Photographe marseillais d’origine sarde, dernier né d’une fratrie de six enfants, il y a tout juste plus d’une quarantaine d’années, Robert Loï pose très tôt un regard d’observateur sur la ville. D’abord « sage comme une image », il se révèle à partir de sa onzième année comme véritable trublion. Il finit par développer une véritable « phobie de la ville », à vrai dire, il s’agit d’une répulsion paradoxalement attractive.
Enfant et adolescent, il regarde à la télévision et sans faillir en dépit de l’heure tardive, le « cinéma de Minuit ». Il y apprend beaucoup à propos de l’humanité et de la ville qui, souvent, sert de décor. Il s’y découvre une véritable passion pour le film « noir » américain, des années 1930-1950. Le film dont il ne se lasse pas est Quand la ville dort (The Asphalt Jungle) réalisé par John Huston. Le héros incarné par Starling Hayden quoique blessé à mort, utilise ses dernières forces pour quitter la ville et serrer une dernière fois dans sa main un brin d’herbe de sa campagne natale. Parmi ses cinéastes favoris se rencontrent par ordre d’importance (mais la liste est loin d’être exhaustive) Jean-Pierre Melville et ses « histoires policières faites de trahisons, de faux-semblants et se déroulant dans des ambiances urbaines ». D’autres encore comme Marcel Carné, Marcel Pagnol en qui il admire le véritable précurseur du courant néoréaliste italien, Julien Duvivier, Henri Georges Clouzot pour son regard féroce sur les rapports humains, mais aussi Jacques Becker, Sergio Leone, Howard Hawks, Anthony Mann, Martin Scorsese, Brian de palma, John Carpenter, Ridley Scott…
En juin 2004, Robert Loï crée un site web dédié à une encyclopédie du cinéma. Il s’agit d’une base de données considérable, d’un savoir accumulé depuis de nombreuses années et qu’il souhaite faire partager. L’expérience dure jusqu’en mars 2007. Les chiffres sont impressionnants : « 18 172 fiches films dont 3 446 illustrées par une affiche ou des photos, 79 017 fiches artistes dont 1294 illustrées par une photo, 258 128 correspondances films artistes en lien hypertexte, 4 094 résumés de films », et puis c’est l’année « 2007 », année de toutes les ruptures. Mais, c’est décidé, il tournera une page de sa vie et « apprivoisera la ville », définitivement cette fois-ci, par le biais de la photographie pour se re-trouver et peut-être proposer à partir de soi une interrogation en images de la ville. De plus, la même année, pour discipliner sa sensibilité, il crée un blog, Les chemins de poussière, qu’il dédie cette fois-ci à l’écriture « poématique ». Quoi qu’il en soit, désormais, Robert Loï n’est plus un spectateur devant un écran mais un metteur en scène-cadreur qui a retenu les leçons du cinéma.

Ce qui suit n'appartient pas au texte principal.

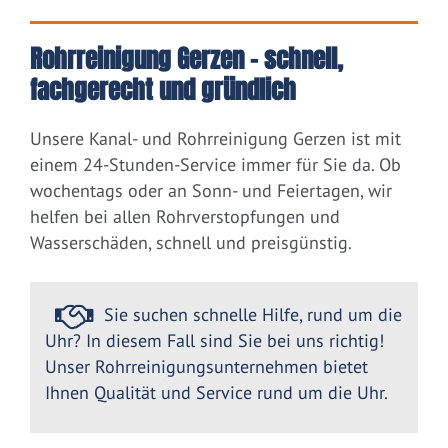
Rohrreinigung Gerzen – schnell,
fachgerecht und gründlich
Unsere Kanal- und Rohrreinigung Gerzen ist mit
einem 24-Stunden-Service immer für Sie da. Ob
wochentags oder an Sonn- und Feiertagen, wir
helfen bei allen Rohrverstopfungen und
Wasserschäden, schnell und preisgünstig.
Sie suchen schnelle Hilfe, rund um die
Uhr? In diesem Fall sind Sie bei uns richtig!
Unser Rohrreinigungsunternehmen bietet
Ihnen Qualität und Service rund um die Uhr.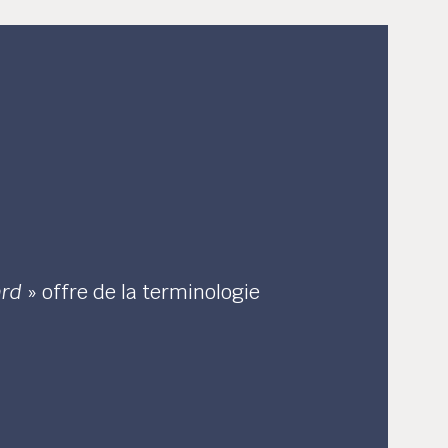
e
ard
» offre de la terminologie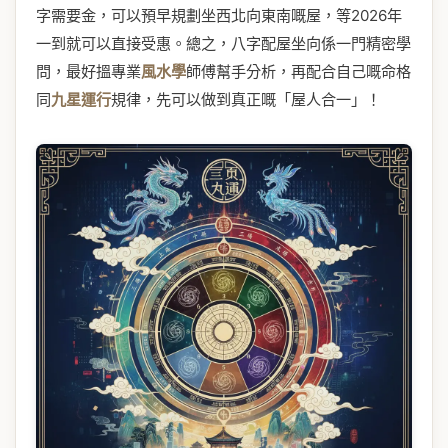
字需要金，可以預早規劃坐西北向東南嘅屋，等2026年
一到就可以直接受惠。總之，八字配屋坐向係一門精密學
問，最好搵專業
風水學
師傅幫手分析，再配合自己嘅命格
同
九星運行
規律，先可以做到真正嘅「屋人合一」！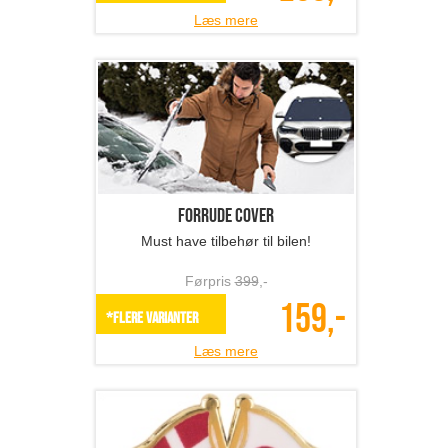
Læs mere
Forrude cover
Must have tilbehør til bilen!
Førpris
399
,-
159,-
*Flere varianter
Læs mere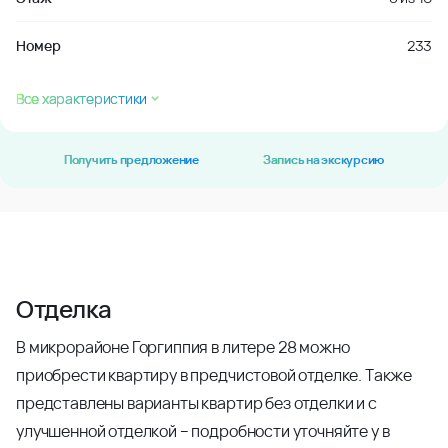
Номер
233
Все характеристики
Получить предложение
Запись на экскурсию
Отделка
В микрорайоне Горгиппия в литере 28 можно
приобрести квартиру в предчистовой отделке. Также
представлены варианты квартир без отделки и с
улучшенной отделкой – подробности уточняйте у в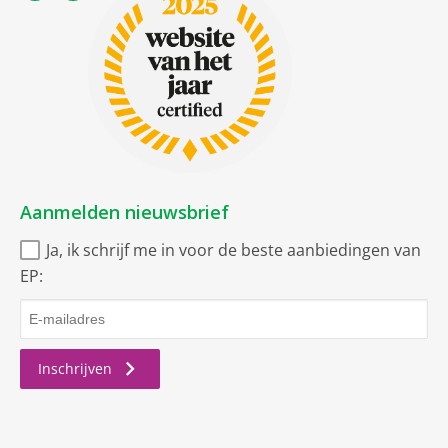
Aanmelden nieuwsbrief
Ja, ik schrijf me in voor de beste aanbiedingen van
EP:
Inschrijven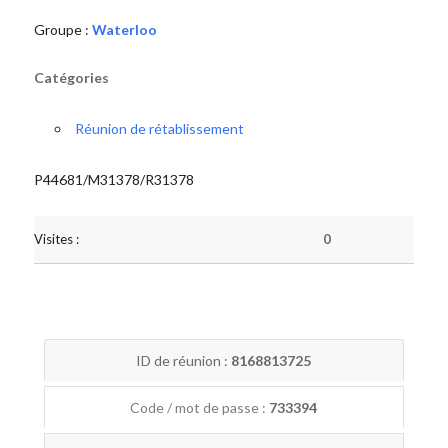
Groupe :
Waterloo
Catégories
Réunion de rétablissement
P44681/M31378/R31378
Visites :
0
ID de réunion :
8168813725
Code / mot de passe :
733394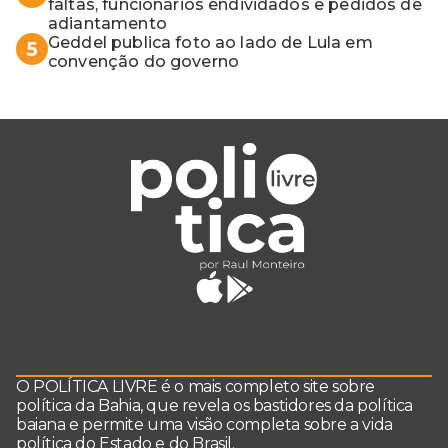
faltas, funcionários endividados e pedidos de
adiantamento
Geddel publica foto ao lado de Lula em
5
convenção do governo
O POLÍTICA LIVRE é o mais completo site sobre
política da Bahia, que revela os bastidores da política
baiana e permite uma visão completa sobre a vida
política do Estado e do Brasil.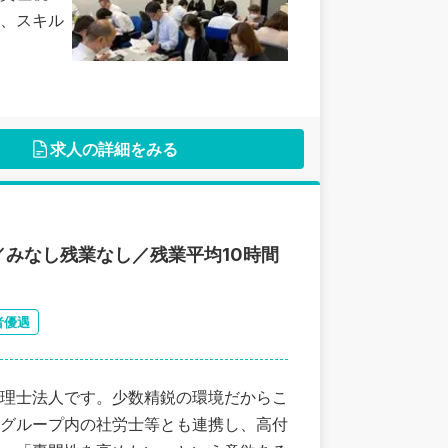
、スキル
求人の詳細をみる
みなし残業なし／残業平均10時間
者優遇
理士法人です。少数精鋭の環境だからこ
グループ内の社労士等とも連携し、高付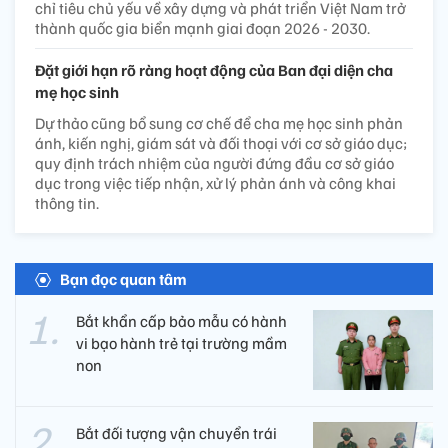
chỉ tiêu chủ yếu về xây dựng và phát triển Việt Nam trở
thành quốc gia biển mạnh giai đoạn 2026 - 2030.
Đặt giới hạn rõ ràng hoạt động của Ban đại diện cha
mẹ học sinh
Dự thảo cũng bổ sung cơ chế để cha mẹ học sinh phản
ánh, kiến nghị, giám sát và đối thoại với cơ sở giáo dục;
quy định trách nhiệm của người đứng đầu cơ sở giáo
dục trong việc tiếp nhận, xử lý phản ánh và công khai
thông tin.
Bạn đọc quan tâm
Bắt khẩn cấp bảo mẫu có hành
vi bạo hành trẻ tại trường mầm
non
Bắt đối tượng vận chuyển trái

Du cinéma à la photographie
Progressivement, en même temps qu’il diversifie son activité, il élargit son champ d’action tout en conservant les mêmes thématiques visuelles. De janvier 2008 à mars 2011, une série d’expositions ayant pour titres : Couleurs urbaines, Marseille en noir et couleurs, Décryptages urbanistiques , (des) enchantements urbanistiques, donnent à voir et à penser au public.
Puis Robert Loï - l’oeil toujours rivé à son appareil - exerce la fonction de directeur de la photo sur le tournage d’un court-métrage réalisé à Paris par Adrien Lhoste, L’ennui d’un jour. Mais pour ce photographe, tout est toujours prétexte à photographier... Il en profite pour poursuivre la recherche qu’il a débutée à Marseille, sa ville natale. Paris puis Bruxelles servent de décor à de nouveaux travaux qui témoignent d’une réelle maturation. Ceux-ci - dans le courant de l’année 2012 - seront montrés au public par le biais d’expositions et d’un site web dédié.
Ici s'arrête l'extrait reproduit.